Frank Bruni: Bret, you just wrote a compelling column calling President Trump’s truce with Iran less a deal than a debacle. I couldn’t agree more. But doesn’t it perfectly fit this presidency’s pattern? Trump blusters about restored American greatness — about our country being the “hottest” in the world, whatever that means — while making it look smaller, sillier and stupider by the day.

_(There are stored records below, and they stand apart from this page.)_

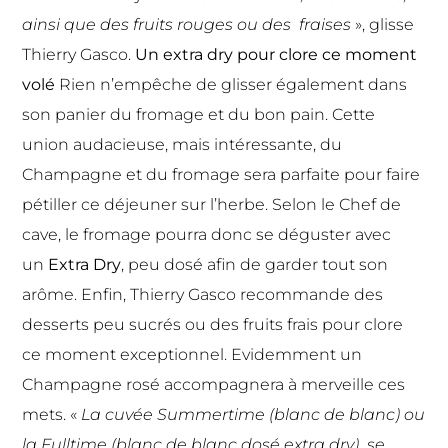
ainsi que des fruits rouges ou des fraises
», glisse
Thierry Gasco.
Un extra dry pour clore ce moment
volé
Rien n’empêche de glisser également dans
son panier du fromage et du bon pain. Cette
union audacieuse, mais intéressante, du
Champagne et du fromage sera parfaite pour faire
pétiller ce déjeuner sur l’herbe. Selon le Chef de
cave, le fromage pourra donc se déguster avec
un
Extra Dry
, peu dosé afin de garder tout son
arôme. Enfin, Thierry Gasco recommande des
desserts peu sucrés ou des fruits frais pour clore
ce moment exceptionnel. Evidemment un
Champagne rosé accompagnera à merveille ces
mets. «
La cuvée Summertime (blanc de blanc) ou
la Fulltime (blanc de blanc dosé extra dry) se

Bret Stephens: Thanks, Frank. It wasn’t an easy column for me to write, because I supported the war from the outset and thought the cause was necessary and just. But facts are stubborn things, as John Adams said. And the central fact of our time is that we are led — I am using that verb in the loosest sense — by a man whose idea of courage is bullying, whose idea of honor is knavery, whose idea of loyalty is convenience, whose idea of patriotism is self-idolization, and whose idea of principle is anything that suits his need and his pleasure. Now excuse me while I throw up.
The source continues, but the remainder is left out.